Action item =>
Copy down every line of the data that follows exactly. Omit the pictures.

[Dataset entries]
'''
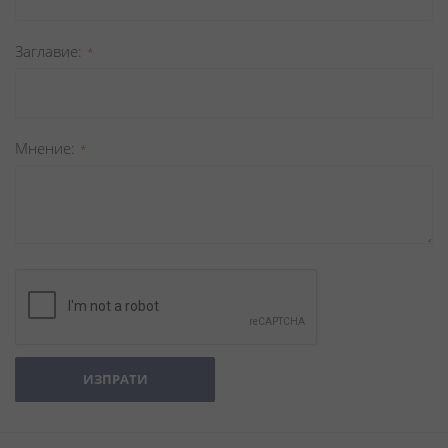
Заглавиe
Мнение
ИЗПРАТИ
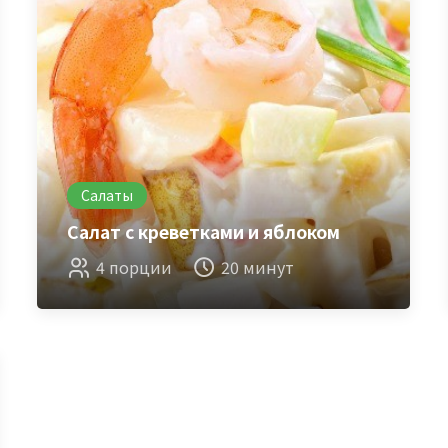
Салаты
Салат с креветками и яблоком
4 порции
20 минут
'''
Problem solution =>
Заглавиe
Мнение
ИЗПРАТИ
Салаты
Салат с креветками и яблоком
4 порции
20 минут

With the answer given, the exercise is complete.